ACTION ITEM | Could you retype, exactly and with no pictures, only the lines from the first line of the records below through the line that contains "arem Boden. Der Kicker ohne Boden bringt"?

──────────

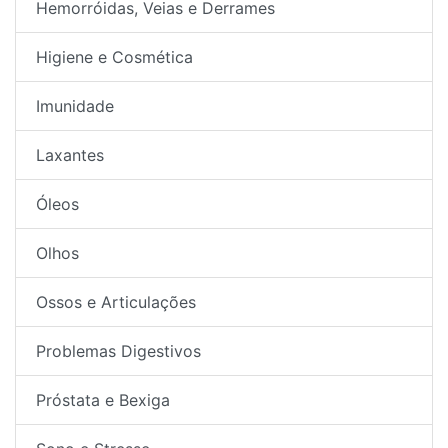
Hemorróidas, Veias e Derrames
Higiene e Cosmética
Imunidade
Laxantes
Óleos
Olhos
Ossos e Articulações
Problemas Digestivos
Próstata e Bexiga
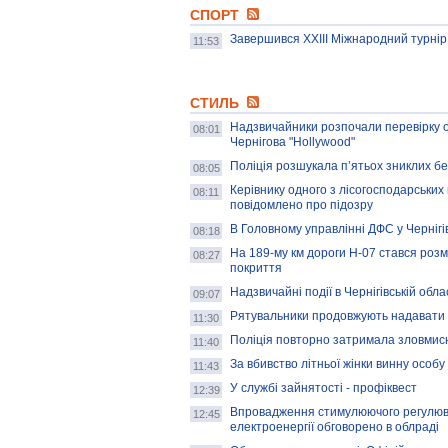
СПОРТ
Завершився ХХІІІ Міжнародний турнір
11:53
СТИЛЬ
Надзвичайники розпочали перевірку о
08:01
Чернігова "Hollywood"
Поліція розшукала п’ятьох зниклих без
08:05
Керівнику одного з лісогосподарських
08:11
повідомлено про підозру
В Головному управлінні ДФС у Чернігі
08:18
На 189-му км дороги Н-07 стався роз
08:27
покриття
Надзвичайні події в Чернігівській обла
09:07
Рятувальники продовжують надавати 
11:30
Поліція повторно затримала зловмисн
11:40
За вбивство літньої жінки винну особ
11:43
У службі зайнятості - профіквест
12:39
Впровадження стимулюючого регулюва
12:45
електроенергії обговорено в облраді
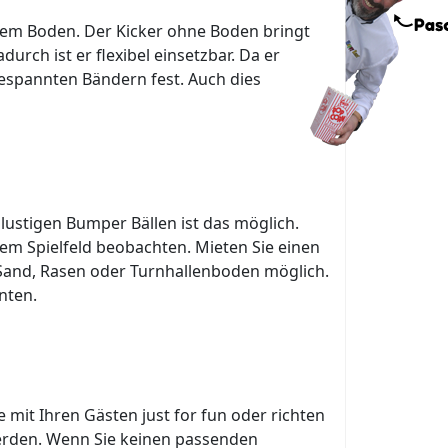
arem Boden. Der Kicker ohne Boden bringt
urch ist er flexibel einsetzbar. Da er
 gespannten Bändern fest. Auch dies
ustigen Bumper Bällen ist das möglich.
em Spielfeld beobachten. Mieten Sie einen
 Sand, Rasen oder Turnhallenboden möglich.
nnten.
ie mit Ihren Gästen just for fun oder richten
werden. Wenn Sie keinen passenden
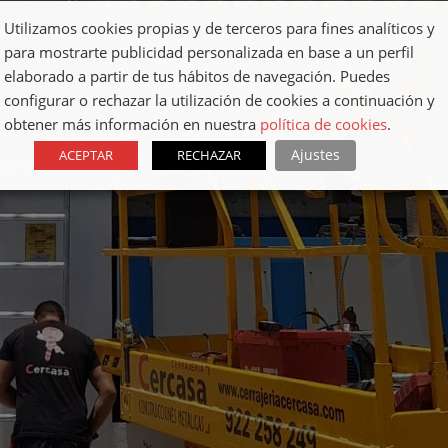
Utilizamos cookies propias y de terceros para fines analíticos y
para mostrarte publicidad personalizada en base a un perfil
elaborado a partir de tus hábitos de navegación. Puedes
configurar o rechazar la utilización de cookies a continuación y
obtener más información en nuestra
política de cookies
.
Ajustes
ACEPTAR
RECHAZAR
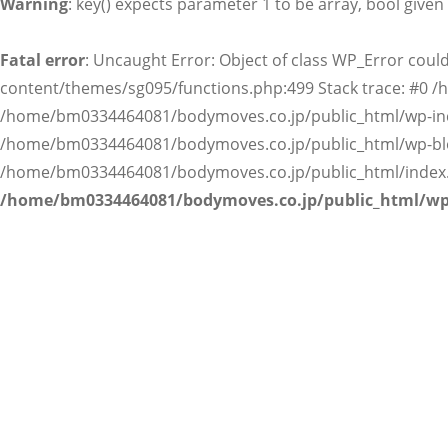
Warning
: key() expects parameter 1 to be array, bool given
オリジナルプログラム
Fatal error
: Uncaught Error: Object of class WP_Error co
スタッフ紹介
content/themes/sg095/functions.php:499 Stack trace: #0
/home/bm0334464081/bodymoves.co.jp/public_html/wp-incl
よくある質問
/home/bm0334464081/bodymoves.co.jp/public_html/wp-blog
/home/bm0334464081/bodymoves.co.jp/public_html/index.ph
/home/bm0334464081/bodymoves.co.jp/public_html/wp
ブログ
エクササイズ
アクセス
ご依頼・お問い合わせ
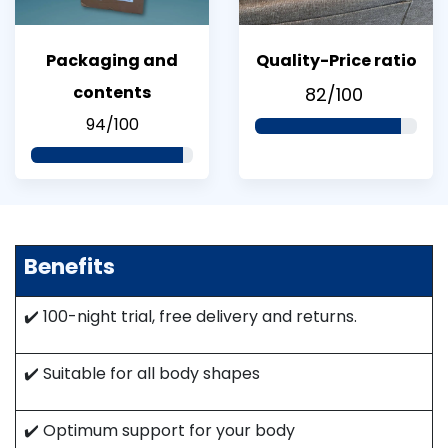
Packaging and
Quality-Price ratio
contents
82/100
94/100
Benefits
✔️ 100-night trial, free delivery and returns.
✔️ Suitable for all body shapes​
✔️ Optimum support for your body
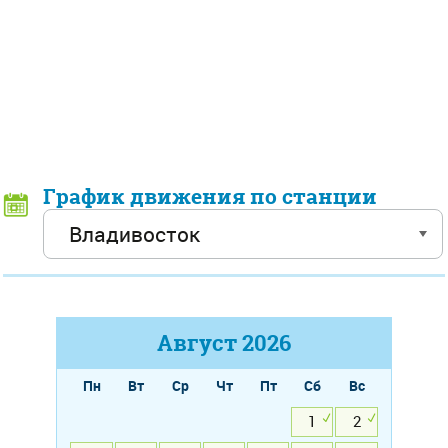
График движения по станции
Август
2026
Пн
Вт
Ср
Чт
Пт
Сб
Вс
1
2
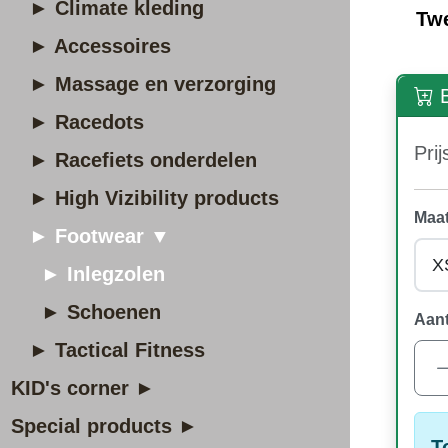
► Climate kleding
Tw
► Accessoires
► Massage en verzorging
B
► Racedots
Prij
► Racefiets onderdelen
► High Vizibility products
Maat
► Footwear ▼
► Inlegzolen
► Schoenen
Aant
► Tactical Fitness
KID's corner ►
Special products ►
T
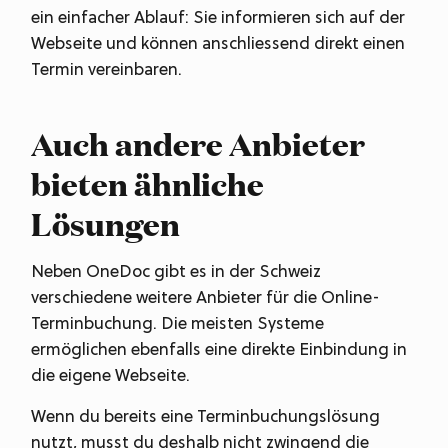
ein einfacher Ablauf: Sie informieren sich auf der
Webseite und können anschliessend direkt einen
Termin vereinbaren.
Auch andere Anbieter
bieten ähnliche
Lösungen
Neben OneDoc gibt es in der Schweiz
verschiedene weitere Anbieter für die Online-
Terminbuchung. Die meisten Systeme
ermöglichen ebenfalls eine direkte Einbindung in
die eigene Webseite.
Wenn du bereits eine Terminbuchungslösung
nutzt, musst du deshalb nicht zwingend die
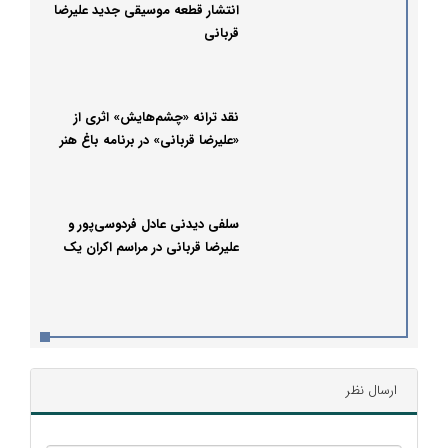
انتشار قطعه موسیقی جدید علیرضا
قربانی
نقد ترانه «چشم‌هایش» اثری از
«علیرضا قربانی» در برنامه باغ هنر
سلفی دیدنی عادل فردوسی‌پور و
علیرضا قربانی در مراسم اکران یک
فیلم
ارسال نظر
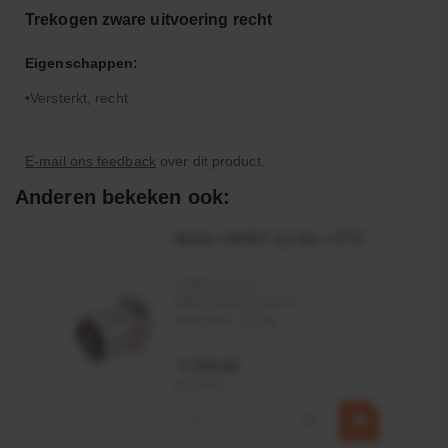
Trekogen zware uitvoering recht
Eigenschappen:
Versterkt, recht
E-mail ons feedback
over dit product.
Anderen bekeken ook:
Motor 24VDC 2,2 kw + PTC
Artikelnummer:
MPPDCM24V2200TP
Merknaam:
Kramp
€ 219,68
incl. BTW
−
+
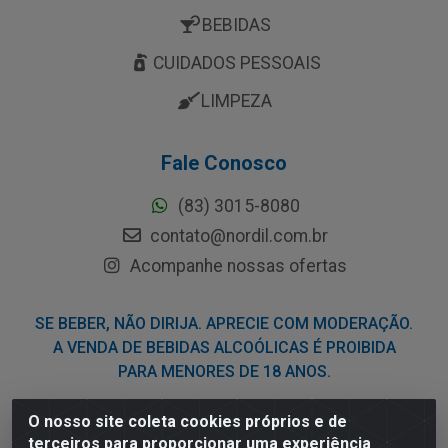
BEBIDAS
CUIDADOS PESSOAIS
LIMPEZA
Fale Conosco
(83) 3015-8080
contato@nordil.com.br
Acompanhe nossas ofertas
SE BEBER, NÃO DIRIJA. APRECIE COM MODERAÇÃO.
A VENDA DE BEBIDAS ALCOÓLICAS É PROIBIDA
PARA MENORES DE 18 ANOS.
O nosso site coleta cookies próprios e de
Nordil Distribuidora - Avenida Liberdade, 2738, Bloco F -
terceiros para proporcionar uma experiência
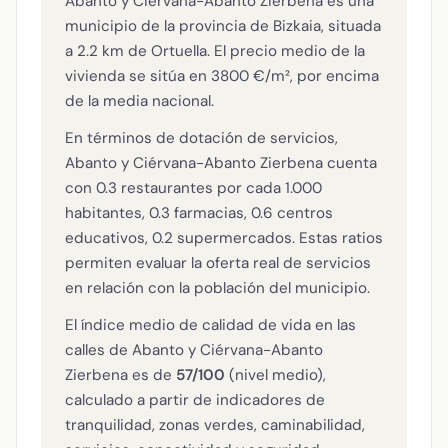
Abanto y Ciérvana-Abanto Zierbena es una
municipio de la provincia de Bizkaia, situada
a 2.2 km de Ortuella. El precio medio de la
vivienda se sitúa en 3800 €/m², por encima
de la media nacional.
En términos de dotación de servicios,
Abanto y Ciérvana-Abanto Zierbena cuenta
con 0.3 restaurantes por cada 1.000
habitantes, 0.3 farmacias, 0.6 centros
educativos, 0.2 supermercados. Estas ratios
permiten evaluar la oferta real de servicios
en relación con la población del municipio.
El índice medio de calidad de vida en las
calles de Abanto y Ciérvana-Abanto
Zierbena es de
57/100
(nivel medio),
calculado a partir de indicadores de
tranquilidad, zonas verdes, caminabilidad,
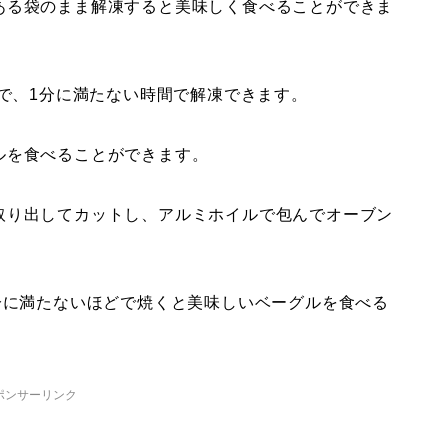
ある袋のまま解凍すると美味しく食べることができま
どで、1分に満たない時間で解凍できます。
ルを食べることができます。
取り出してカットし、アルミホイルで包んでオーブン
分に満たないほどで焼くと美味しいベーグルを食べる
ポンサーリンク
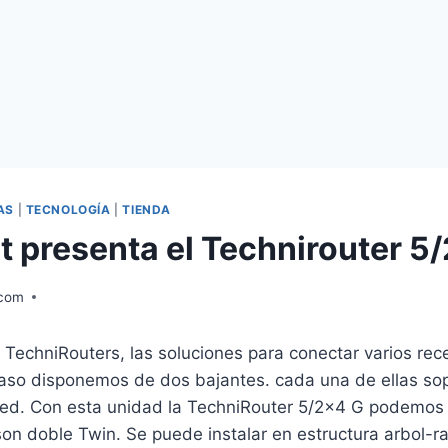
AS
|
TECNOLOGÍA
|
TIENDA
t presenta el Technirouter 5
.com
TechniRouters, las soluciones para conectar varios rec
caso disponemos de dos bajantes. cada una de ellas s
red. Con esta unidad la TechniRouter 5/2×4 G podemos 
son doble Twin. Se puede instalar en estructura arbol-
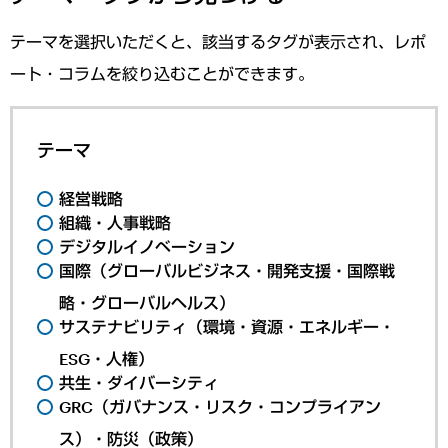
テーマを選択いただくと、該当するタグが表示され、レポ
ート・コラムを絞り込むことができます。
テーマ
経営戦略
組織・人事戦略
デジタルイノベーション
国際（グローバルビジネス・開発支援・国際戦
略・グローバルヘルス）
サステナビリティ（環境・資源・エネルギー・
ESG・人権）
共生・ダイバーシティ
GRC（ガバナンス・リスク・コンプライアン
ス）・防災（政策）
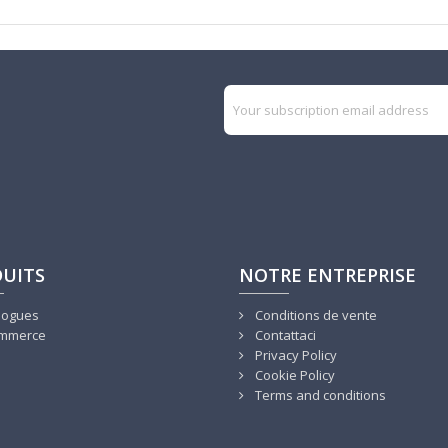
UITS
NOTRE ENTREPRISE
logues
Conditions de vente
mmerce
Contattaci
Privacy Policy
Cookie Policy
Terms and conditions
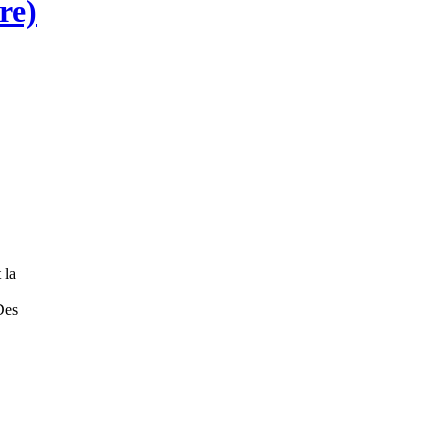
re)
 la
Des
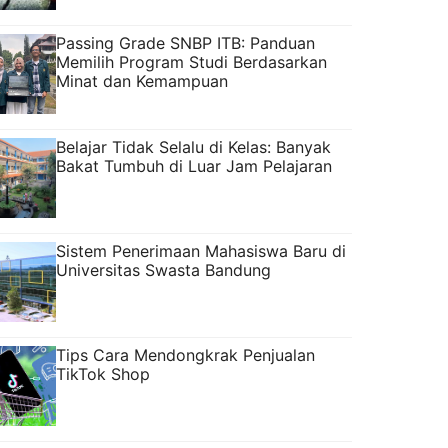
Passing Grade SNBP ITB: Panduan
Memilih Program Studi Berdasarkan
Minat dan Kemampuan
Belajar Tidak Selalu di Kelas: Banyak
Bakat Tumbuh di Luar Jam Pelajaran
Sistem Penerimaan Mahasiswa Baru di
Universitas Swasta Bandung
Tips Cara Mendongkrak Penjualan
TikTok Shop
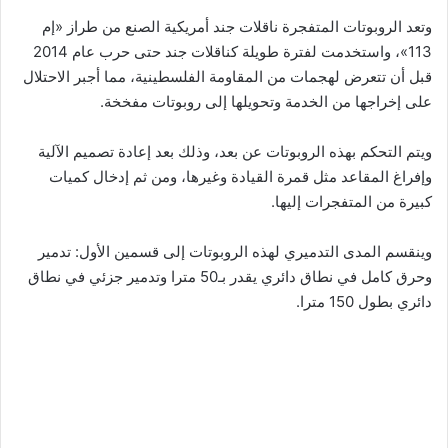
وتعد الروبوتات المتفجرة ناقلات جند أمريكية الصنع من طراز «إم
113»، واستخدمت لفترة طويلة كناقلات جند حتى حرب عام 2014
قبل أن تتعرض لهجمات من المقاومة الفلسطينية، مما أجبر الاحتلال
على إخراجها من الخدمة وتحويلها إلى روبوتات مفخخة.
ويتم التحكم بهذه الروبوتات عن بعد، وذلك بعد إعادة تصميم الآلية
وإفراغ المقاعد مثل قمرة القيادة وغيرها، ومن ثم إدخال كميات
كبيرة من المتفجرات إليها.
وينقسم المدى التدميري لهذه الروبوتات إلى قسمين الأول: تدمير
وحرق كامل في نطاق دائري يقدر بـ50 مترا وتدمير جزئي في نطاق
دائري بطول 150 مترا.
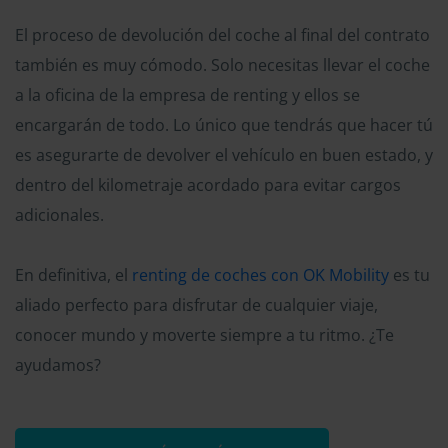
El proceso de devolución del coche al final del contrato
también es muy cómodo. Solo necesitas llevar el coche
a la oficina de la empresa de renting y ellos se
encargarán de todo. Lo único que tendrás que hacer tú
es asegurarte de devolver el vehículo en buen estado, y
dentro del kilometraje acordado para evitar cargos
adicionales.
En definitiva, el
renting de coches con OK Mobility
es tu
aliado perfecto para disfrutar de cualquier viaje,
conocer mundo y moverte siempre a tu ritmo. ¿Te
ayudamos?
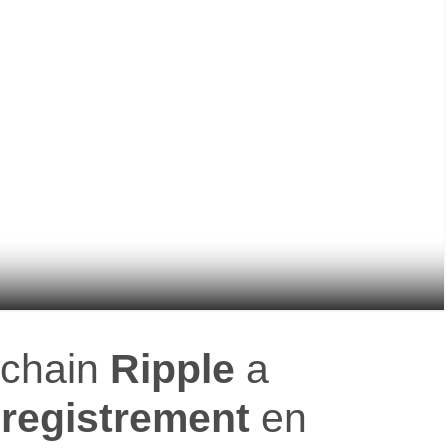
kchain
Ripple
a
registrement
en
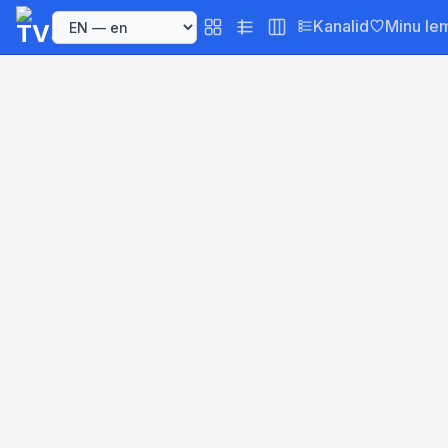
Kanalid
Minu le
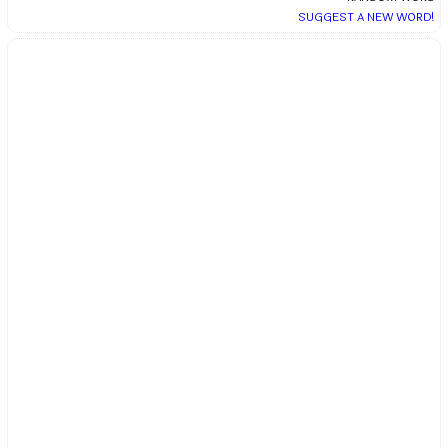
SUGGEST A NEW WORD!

──────────

TASK OUTPUT |
Hemorróidas, Veias e Derrames
Higiene e Cosmética
Imunidade
Laxantes
Óleos
Olhos
Ossos e Articulações
Problemas Digestivos
Próstata e Bexiga
СПОРТ
Завершився ХХІІІ Міжнародний турнір
11:53
СТИЛЬ
Надзвичайники розпочали перевірку о
08:01
Чернігова "Hollywood"
Поліція розшукала п’ятьох зниклих без
08:05
Керівнику одного з лісогосподарських
08:11
повідомлено про підозру
В Головному управлінні ДФС у Чернігі
08:18
На 189-му км дороги Н-07 стався роз
08:27
покриття
Надзвичайні події в Чернігівській обла
09:07
Рятувальники продовжують надавати 
11:30
Поліція повторно затримала зловмисн
11:40
За вбивство літньої жінки винну особ
11:43
У службі зайнятості - профіквест
12:39
Впровадження стимулюючого регулюва
12:45
електроенергії обговорено в облраді
arem Boden. Der Kicker ohne Boden bringt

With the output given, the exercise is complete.